Unfortunately, if you go back to the Start page and type "AAA," you'll probably see an ad.
Go back one more time to the Start screen and click through to the desktop. Note the new "faux" Start button. Click it-whoops, you're back on the Start page! Hit the Windows key to return to the desktop. From there, right-click the taskbar at the bottom of the screen, select Properties, and Navigation.
For me, this is the Windows 8.1 equivalent of the hidden screen in the Atari 2600 "Adventure" game. From here, you can select options to boot to the desktop, rearrange the Apps screen, and show the desktop background on the Start page, if you so wish. This doesn't add any functionality, per se, but certainly should make you feel right at home.
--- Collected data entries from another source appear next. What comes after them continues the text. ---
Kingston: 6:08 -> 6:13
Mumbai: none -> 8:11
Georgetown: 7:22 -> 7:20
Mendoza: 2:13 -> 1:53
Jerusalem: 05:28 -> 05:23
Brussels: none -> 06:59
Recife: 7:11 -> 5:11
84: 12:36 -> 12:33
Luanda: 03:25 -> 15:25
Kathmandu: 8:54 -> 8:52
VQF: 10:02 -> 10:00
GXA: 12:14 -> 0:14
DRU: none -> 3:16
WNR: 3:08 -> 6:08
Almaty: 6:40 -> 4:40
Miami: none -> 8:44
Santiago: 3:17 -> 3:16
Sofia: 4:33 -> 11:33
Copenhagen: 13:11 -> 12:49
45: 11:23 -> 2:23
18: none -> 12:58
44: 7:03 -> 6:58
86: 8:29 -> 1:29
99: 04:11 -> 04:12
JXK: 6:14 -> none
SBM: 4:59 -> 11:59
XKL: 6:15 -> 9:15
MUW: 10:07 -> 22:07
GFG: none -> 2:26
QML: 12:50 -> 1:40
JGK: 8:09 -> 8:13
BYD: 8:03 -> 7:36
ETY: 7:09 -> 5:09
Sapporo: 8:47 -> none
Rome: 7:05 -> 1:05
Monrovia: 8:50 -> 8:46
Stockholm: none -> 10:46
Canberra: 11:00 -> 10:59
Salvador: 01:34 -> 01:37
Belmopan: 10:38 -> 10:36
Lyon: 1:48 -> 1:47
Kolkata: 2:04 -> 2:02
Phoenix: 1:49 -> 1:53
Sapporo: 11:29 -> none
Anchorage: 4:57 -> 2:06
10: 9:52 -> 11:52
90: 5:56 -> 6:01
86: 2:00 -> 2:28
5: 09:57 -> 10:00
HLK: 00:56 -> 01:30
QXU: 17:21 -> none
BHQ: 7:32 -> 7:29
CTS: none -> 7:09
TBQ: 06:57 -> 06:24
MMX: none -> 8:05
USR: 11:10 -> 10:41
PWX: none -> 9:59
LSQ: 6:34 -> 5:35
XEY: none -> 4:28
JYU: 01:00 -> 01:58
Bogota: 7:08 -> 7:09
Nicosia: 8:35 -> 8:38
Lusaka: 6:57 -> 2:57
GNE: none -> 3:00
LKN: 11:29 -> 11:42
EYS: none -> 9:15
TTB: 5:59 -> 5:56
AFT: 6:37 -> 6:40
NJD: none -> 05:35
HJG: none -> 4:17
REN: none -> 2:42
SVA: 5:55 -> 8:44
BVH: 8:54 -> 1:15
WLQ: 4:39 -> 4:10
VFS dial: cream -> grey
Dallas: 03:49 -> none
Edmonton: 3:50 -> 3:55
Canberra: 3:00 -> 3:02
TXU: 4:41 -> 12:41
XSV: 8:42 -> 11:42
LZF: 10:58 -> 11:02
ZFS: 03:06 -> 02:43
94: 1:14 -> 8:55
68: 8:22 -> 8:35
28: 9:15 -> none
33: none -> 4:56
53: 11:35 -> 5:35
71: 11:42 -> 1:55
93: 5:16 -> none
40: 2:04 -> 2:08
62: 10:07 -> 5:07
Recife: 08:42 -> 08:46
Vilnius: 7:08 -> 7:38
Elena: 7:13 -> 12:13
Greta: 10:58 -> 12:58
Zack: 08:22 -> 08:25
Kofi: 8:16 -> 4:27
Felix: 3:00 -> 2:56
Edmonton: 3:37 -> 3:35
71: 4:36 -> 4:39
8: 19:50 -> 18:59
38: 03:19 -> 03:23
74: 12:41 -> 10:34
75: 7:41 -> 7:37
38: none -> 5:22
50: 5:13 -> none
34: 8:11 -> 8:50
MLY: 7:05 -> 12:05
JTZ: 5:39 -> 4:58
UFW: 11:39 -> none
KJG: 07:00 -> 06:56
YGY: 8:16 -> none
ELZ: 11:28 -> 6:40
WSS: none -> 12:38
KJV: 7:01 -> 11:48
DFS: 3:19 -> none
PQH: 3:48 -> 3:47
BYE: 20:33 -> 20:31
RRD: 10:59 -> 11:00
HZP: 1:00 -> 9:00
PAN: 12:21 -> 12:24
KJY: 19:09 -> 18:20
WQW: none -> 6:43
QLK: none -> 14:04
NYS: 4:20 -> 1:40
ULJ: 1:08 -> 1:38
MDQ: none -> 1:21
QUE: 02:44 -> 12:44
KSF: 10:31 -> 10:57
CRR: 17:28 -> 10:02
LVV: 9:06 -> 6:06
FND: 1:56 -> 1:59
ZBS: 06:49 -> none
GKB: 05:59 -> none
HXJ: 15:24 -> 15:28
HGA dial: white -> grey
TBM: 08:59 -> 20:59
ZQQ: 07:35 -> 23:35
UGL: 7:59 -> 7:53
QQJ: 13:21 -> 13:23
Finally, there are the apps. Most if not all of the standard Windows 8 apps have either been retooled or augmented to make them consistent with Windows 8.1. If you'd like an in-depth look at the new Windows 8.1 apps, Jared Newman has you covered, from Alarm to Reading List. And don't forget Internet Explorer 11 and SkyDrive, both of which have been beefed up for the new release, with both performance and feature enhancements.
One more note: So far, Stardock and some of the other developers who've designed custom solutions to "bring back" the Start menu and other legacy functionality haven't said what their plans are for the future, or even if the software will work with Windows 8. But Microsoft clearly hopes that its new improvements will make you forget about the competition. That doesn't mean that there aren't a few things we hope to see in Windows 8.2, too.